Ein dritter Kritikpunkt, der verbunden ist mit einem Änderungsvorschlag – den hatten Sie angesprochen –, hat auch in der Anhörung eine große Rolle gespielt. Wir haben eine Ungleichverteilung, wenn man sich anschaut, was bekommen die kreisfreien Städte, was bekommt Schwerin an Finanzierung, wenn man so will, für das, was sie insgesamt aufwenden, nämlich im Moment sind 72 Prozent vorgeschlagen und die Kreise, die Landkreise eben mit 82,5 Prozent. Wir schlagen eine Veränderung vor, und zwar in einem eigentlich sehr bescheidenen Maße, aber innerhalb des zur Verfügung stehenden Rahmens eine andere Binnenverteilung vorzunehmen. Das hätte zur Folge, dass die kreisfreien Städte jeweils etwa eine Dreiviertelmillion Euro mehr bekämen und die Landkreise jeweils etwa eine Viertelmillion Euro abgeben würden.
Das ist, Herr Reinhardt – das habe ich mir gedacht, dass Sie sich gleich melden –, der Landkreis, in dem wir zuhause sind, die Mecklenburgische Seenplatte. Dieser freut sich nach dem jetzigen Entwurf darauf, dass er etwa eine halbe Million Euro mehr bekommen wird, als er eigentlich braucht. Also gibt es durchaus noch Steuerungsmöglichkeiten und diese wollen wir in Anspruch nehmen. Das ist uns wichtig, deswegen machen wir den Vorschlag. Wir blähen den Gesamtbetrag nicht auf, bleiben also finanziell seriös, versuchen aber in der Binnenverteilung besser zu steuern.
Handlungsbedarf sehen wir aus aktuellem Anlass, und das haben Sie auch bekommen mit Schreiben vom 11. Dezember, einen Hinweis vom Städte- und Gemeindetag,
der darauf hinweist, dass die Schiedsstelle sich mit Fragen der Beziehungen zu den Pflegeeinrichtungen nach dem Sozialgesetzbuch XI beschäftigt, dass sie eine Entscheidung getroffen haben, die wir als LINKE sehr begrüßen, nämlich dass ein verbesserter Pflegepersonalkorridor und neue feste Personalschlüssel für Pflegebereiche festgelegt werden. Das hat Konsequenzen, sagt der Städte- und Ge- meindetag, im Wertumfang von 23 Millionen Euro. Dieser Sachverhalt, der dort problematisiert wurde vom Städte- und Gemeindetag, ist noch nicht endgültig entschieden. Wir wollen und ich will mit dieser Rede lediglich darauf hinweisen, dass wir hier noch ein Problem vor der Brust haben, das gelöst werden muss und bei dem wir uns dann verständigen müssen, wie wir damit umgehen.
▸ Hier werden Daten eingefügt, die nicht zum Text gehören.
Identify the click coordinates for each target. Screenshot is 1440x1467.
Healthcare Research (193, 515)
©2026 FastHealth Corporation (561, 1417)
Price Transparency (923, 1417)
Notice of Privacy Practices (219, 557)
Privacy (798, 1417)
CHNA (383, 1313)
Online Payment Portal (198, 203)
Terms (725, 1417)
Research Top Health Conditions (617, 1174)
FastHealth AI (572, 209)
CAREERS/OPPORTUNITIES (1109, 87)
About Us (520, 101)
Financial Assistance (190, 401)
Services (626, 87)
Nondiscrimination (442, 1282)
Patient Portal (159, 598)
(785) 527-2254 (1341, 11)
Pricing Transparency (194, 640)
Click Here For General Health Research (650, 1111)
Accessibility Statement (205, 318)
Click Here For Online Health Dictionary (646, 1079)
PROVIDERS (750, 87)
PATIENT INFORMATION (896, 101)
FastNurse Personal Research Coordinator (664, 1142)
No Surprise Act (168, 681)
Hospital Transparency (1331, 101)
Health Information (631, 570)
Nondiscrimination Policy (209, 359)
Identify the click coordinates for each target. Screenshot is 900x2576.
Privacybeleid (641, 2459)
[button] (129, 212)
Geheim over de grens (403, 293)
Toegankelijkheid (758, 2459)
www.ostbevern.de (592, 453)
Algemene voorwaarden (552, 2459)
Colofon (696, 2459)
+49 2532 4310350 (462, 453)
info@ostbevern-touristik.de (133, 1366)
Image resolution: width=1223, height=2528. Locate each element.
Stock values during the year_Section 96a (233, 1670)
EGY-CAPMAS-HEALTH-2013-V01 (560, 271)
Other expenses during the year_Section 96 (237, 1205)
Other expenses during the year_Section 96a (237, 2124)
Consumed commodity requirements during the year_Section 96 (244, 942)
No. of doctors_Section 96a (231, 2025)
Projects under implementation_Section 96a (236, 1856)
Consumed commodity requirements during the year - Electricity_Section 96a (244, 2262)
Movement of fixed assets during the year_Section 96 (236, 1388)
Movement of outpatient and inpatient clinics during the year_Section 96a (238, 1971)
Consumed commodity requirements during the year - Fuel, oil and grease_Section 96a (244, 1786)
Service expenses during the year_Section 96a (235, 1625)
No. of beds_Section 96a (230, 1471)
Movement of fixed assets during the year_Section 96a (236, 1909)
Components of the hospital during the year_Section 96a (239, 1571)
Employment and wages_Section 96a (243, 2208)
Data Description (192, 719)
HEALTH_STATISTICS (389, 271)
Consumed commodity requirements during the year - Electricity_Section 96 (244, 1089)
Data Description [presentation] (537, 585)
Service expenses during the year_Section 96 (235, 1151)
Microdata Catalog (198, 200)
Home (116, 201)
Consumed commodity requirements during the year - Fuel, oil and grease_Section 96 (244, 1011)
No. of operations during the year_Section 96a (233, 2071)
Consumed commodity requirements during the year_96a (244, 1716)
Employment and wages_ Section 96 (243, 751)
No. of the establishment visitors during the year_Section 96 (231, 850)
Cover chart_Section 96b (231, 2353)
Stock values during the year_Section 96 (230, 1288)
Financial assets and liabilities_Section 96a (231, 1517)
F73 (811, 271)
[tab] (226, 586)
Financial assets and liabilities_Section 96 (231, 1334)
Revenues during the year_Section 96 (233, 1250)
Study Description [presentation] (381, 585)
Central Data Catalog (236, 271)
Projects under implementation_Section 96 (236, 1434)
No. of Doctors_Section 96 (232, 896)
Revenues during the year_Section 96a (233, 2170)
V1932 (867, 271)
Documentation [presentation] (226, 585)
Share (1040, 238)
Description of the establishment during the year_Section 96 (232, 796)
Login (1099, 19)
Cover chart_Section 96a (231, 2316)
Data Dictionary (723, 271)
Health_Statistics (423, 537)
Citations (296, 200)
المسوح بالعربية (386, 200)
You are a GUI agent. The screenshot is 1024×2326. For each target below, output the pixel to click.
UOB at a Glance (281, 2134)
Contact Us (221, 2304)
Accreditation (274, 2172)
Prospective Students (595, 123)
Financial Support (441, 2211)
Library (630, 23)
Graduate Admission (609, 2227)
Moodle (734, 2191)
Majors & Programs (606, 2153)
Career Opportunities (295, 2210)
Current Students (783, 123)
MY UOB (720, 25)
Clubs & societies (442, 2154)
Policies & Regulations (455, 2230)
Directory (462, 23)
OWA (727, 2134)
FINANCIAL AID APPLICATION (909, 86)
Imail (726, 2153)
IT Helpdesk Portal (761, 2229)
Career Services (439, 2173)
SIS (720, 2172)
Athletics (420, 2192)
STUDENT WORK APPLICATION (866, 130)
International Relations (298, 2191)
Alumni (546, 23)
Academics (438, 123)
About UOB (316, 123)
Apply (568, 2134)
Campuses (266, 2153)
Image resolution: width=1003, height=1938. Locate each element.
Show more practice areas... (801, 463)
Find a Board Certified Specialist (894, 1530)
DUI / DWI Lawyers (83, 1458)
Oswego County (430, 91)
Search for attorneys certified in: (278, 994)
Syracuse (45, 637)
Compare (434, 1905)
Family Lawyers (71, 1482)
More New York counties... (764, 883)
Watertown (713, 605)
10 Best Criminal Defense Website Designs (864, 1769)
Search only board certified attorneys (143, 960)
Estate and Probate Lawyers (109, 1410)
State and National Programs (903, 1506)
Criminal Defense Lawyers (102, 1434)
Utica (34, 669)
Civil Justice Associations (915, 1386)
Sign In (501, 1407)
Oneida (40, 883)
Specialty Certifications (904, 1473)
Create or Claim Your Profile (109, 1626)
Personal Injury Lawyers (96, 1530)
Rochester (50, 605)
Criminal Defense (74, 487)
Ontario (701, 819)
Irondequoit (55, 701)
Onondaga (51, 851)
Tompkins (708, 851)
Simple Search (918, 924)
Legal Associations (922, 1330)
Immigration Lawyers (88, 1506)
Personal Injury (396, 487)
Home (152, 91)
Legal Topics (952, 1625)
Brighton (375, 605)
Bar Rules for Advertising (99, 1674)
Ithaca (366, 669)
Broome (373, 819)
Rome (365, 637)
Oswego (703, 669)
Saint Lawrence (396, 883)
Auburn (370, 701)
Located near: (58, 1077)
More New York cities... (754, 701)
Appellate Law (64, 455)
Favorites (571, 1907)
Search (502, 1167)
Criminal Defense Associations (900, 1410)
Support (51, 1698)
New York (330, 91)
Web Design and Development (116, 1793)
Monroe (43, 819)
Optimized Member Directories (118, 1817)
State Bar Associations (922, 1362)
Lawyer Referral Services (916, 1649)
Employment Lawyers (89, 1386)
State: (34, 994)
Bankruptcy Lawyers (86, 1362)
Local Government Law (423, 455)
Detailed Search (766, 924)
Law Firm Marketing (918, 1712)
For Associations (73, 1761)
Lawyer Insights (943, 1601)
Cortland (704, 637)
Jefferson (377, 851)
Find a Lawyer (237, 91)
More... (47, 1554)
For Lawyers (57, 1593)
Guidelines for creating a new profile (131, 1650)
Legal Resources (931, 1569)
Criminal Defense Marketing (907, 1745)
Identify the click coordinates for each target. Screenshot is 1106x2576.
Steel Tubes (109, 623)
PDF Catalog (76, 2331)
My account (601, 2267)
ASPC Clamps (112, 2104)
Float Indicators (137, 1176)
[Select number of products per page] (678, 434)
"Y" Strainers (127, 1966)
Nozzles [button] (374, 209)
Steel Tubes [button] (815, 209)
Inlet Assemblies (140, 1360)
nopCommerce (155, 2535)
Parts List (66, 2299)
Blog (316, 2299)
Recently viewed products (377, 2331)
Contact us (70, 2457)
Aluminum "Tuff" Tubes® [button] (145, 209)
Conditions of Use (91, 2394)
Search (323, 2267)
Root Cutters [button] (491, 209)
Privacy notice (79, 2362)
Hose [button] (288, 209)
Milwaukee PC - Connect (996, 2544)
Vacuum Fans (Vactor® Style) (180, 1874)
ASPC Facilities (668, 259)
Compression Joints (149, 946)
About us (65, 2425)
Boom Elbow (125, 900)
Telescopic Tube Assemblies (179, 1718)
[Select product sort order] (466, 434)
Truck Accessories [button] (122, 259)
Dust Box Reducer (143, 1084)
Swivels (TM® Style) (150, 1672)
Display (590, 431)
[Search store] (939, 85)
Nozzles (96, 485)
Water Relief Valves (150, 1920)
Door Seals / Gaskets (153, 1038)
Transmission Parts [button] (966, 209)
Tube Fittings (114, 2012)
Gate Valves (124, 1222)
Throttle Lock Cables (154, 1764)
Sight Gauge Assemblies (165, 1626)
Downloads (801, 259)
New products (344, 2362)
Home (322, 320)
Wo wir einen weiteren Handlungsbedarf sehen – und den haben wir auch klar benannt in einem Entschließungsantrag –: Wir sagen, wenn es einen personenzentrierten Ansatz geben soll, den wir, wie gesagt, sehr begrüßen, dann muss das doch damit beginnen, dass es im Land einheitliche Standards der Bedarfsermittlung gibt, dass also die Hilfegewährung nicht davon abhängig ist, wo ich wohne, sondern dass wir allgemeingültige Standards haben.
Das wollen die GRÜNEN auch mit ihrem Änderungsantrag. Frau Gajek wird ihn sicherlich noch begründen. Ich sage schon mal, den tragen wir mit.